I always thought Pocahontas was a very interesting Disney character.
She’s a free spirit and a Native American. She is depicted as strong and feminine, but the real story behind Pocahontas is not as spirited and lively as she is made out to be. There are many accounts of the legend of Pocahontas based on John Smith’s letters and experiences, but there is no consensus for the true story.

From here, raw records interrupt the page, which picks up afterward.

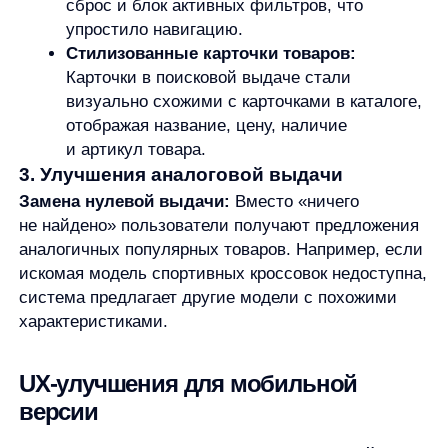
версии
Оптимизация размещения уточнений:
Перемещение уточнений перед подсказками
для более удобного использования.
Улучшение видимости истории поиска:
Изменение цвета на фиолетовый и удаление
заголовков подсказок позволило уместить
больше информации на одном экране.
Улучшенная доступность фильтров:
Перенос фильтров с нижней части экрана
вверх.
Улучшенные сортировки:
Активное
состояние сортировки теперь отображается
над поисковой выдачей, делая процесс
более прозрачным.
Персонализация дизайна
Популярные подборки:
Добавили раздел
с топовыми товарами в автоподсказках.
Уникальная страница нулевой выдачи: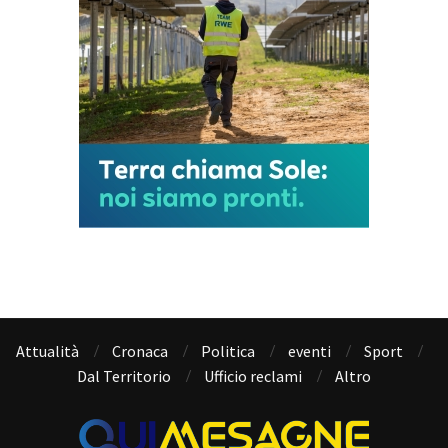
Attualità
Cronaca
Politica
eventi
Sport
Dal Territorio
Ufficio reclami
Altro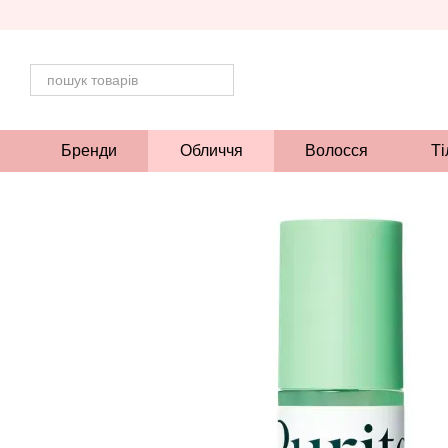
Перейти до основного контенту
Бренди
Обличчя
Волосся
Ті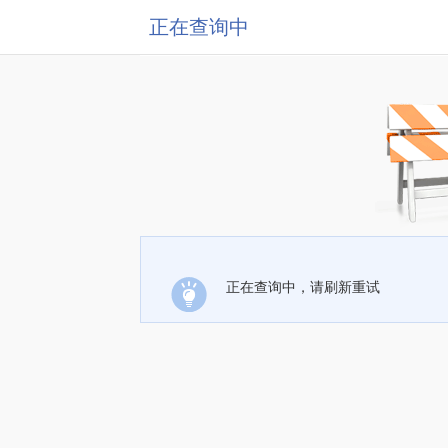
正在查询中
正在查询中，请刷新重试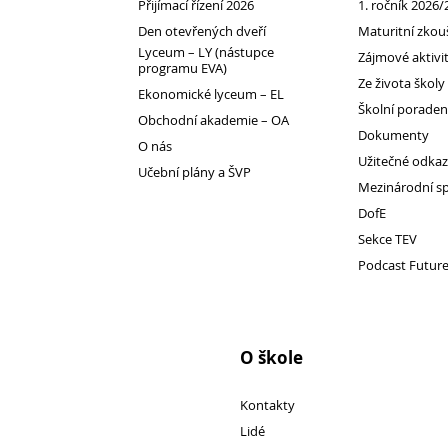
Přijímací řízení 2026
1. ročník 2026/
Den otevřených dveří
Maturitní zkou
Lyceum – LY (nástupce
Zájmové aktivi
programu EVA)
Pro
Ze života školy
Ekonomické lyceum – EL
Školní porade
studenty
Obchodní akademie – OA
Dokumenty
O nás
Užitečné odka
Učební plány a ŠVP
Mezinárodní s
DofE
Sekce TEV
Podcast Futur
O škole
Kontakty
Lidé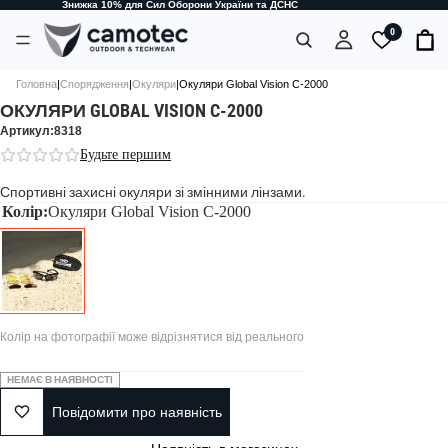
Знижка 10% для Сил Оборони України та ДСНС
0
Головна
|
Спорядження
|
Окуляри
|
Окуляри Global Vision C-2000
ОКУЛЯРИ GLOBAL VISION C-2000
Артикул:8318
Будьте першим
Спортивні захисні окуляри зі змінними лінзами.
Колір:
Окуляри Global Vision C-2000
Колір на фотографії може відрізнятися від реального
НЕМАЄ В НАЯВНОСТІ
Повідомити про наявність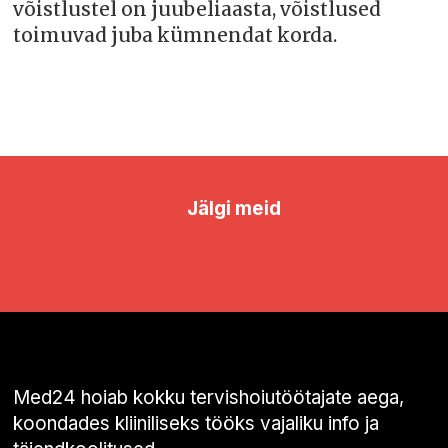
võistlustel on juubeliaasta, võistlused
toimuvad juba kümnendat korda.
Jälgi meid
Med24 hoiab kokku tervishoiutöötajate aega,
koondades kliiniliseks tööks vajaliku info ja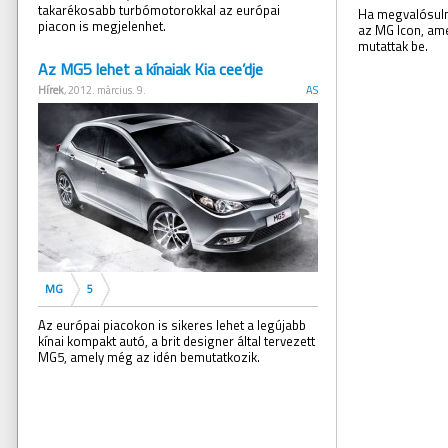
takarékosabb turbómotorokkal az európai
Ha megvalósulna
piacon is megjelenhet.
az MG Icon, am
mutattak be.
Az MG5 lehet a kínaiak Kia cee’dje
Hírek
, 2012. március. 9.
AS
MG
5
Az európai piacokon is sikeres lehet a legújabb
kínai kompakt autó, a brit designer által tervezett
MG5, amely még az idén bemutatkozik.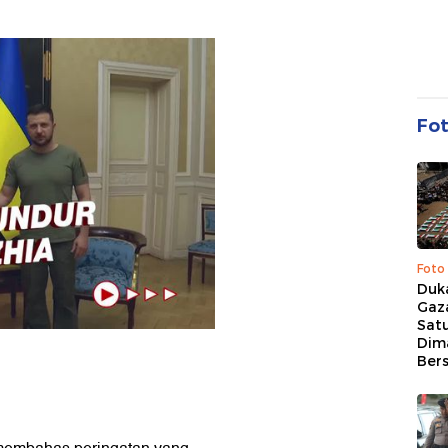
Fo
Foto
Duk
Gaz
Sat
Dim
Ber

Her story begins with a false name. Pocahontas is a nickname meaning the “naughty one” or the “spoiled one”, and her real name was Matoaka. It is unclear if she actually saved John Smith because the release of the letter John Smith wrote about Pocahontas was after her death. The letter stating the occurrence of events related to saving him goes as follows,
“Two great stones were brought before Powhatan: then as many as could laid hands on him [Smith], dragged him to them, and thereon laid his head, and being ready with their clubs, to beat out his brains, Pocahontas the Kings dearest daughter, when no entreaty could prevail, got his head in her arms, and laid her own upon his to save him from death.”

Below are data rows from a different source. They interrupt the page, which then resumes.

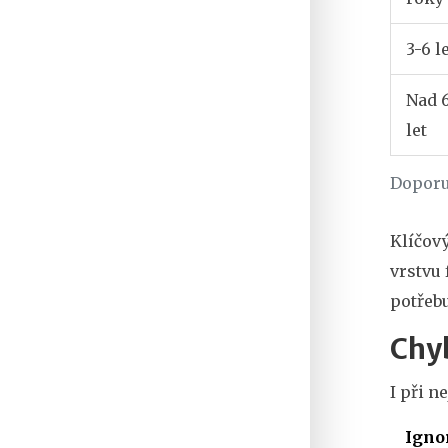
3-6 l
Nad 
let
Doporu
Klíčov
vrstvu 
potřebu
Chy
I při n
Igno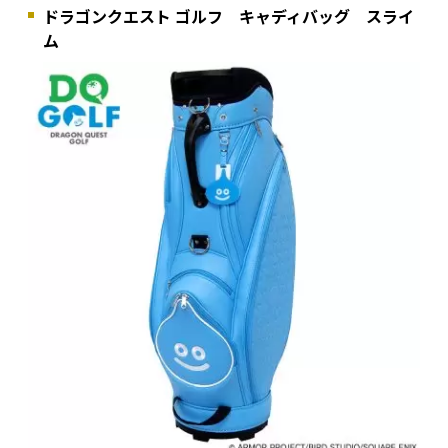
ドラゴンクエスト ゴルフ キャディバッグ スライ
ム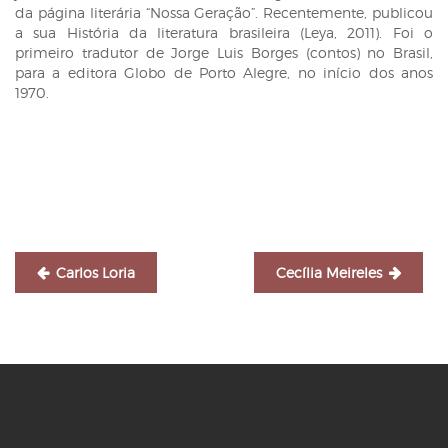
da página literária “Nossa Geração”. Recentemente, publicou
a sua História da literatura brasileira (Leya, 2011). Foi o
primeiro tradutor de Jorge Luis Borges (contos) no Brasil,
para a editora Globo de Porto Alegre, no início dos anos
1970.
Navegação
de
Post
Carlos Loria
Cecília Meireles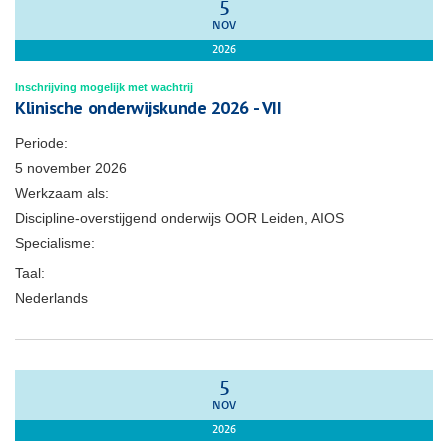
5
NOV
2026
Inschrijving mogelijk met wachtrij
Klinische onderwijskunde 2026 - VII
Periode:
5 november 2026
Werkzaam als:
Discipline-overstijgend onderwijs OOR Leiden, AIOS
Specialisme:
Taal:
Nederlands
5
NOV
2026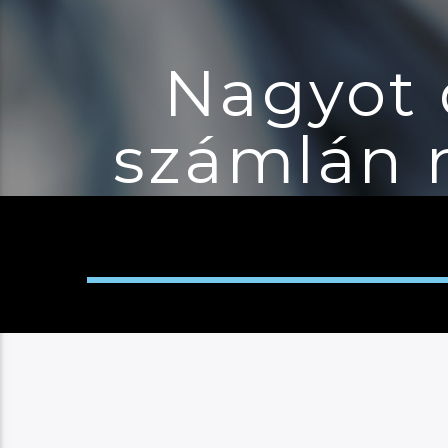
Nagyot 
számlán 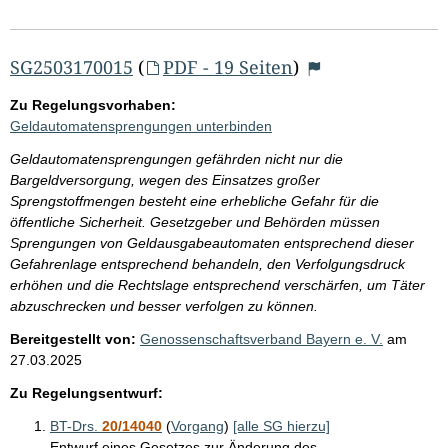
SG2503170015
(
PDF - 19 Seiten
)
Zu Regelungsvorhaben:
Geldautomatensprengungen unterbinden
Geldautomatensprengungen gefährden nicht nur die
Bargeldversorgung, wegen des Einsatzes großer
Sprengstoffmengen besteht eine erhebliche Gefahr für die
öffentliche Sicherheit. Gesetzgeber und Behörden müssen
Sprengungen von Geldausgabeautomaten entsprechend dieser
Gefahrenlage entsprechend behandeln, den Verfolgungsdruck
erhöhen und die Rechtslage entsprechend verschärfen, um Täter
abzuschrecken und besser verfolgen zu können.
Bereitgestellt von:
Genossenschaftsverband Bayern e. V.
am
27.03.2025
Zu Regelungsentwurf:
BT-Drs.
20/14040
(
Vorgang
)
[alle SG hierzu]
Entwurf eines Gesetzes zur Änderung des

Scholars believe either the claim is true or that it is falsified evidence to further instigate that there was an intimate relationship between John Smith and Pocahontas. Pocahontas actually was held captive in Jamestown for a year and would only be released if she married John Rolfe. A few years later, Pocahontas died from illness at age 21. It was led to believe that she gained the illness from her captivity in Jamestown or the unfamiliarity of another country affected her greatly.

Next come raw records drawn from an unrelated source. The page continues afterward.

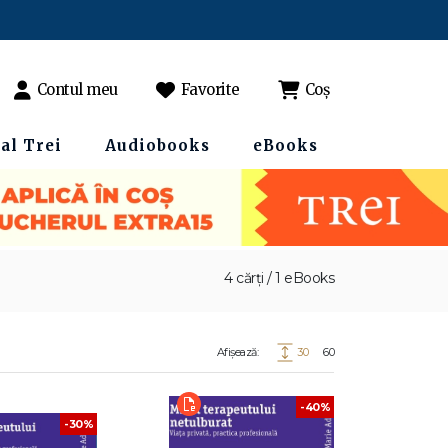
Contul meu
Favorite
Coș
al Trei
Audiobooks
eBooks
4 cărți / 1 eBooks
Afișează:
30
60
-40%
-30%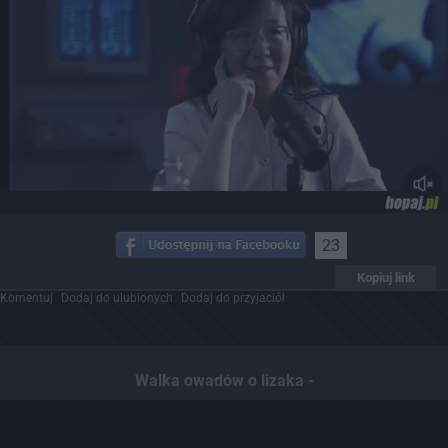
23
Kopiuj link
Komentuj
Dodaj do ulubionych
Dodaj do przyjaciół
Walka owadów o lizaka -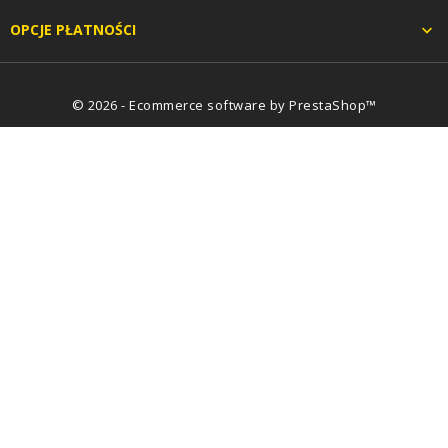
OPCJE PŁATNOŚCI

© 2026 - Ecommerce software by PrestaShop™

Although this account of Pocahontas is what is written in history books, I did not want my photo shoot to be tragic or gloomy. I decided to focus on the vividness of the culture and the depiction of Pocahontas from the Disney film instead. I wanted to make the song “Colors of the Wind” come alive in my photos and offer some light of the spirituality of the character and morale. The song itself, focuses on raising awareness of the Euro-centrism of John Smith in the Native world of Pocahontas. Stephen Schwartz, the man who wrote the song for the film, used Native American poetry and imagery to make the song come alive and strongly influence the direction of the film. Seeing how feathers were a signifier of Native American culture and how white war paint symbolizes purity and light, I thought it would be wise to incorporate these elements into the photos.
The forest I chose also shaped the symbolism well and introduced new composition elements for my portraiture.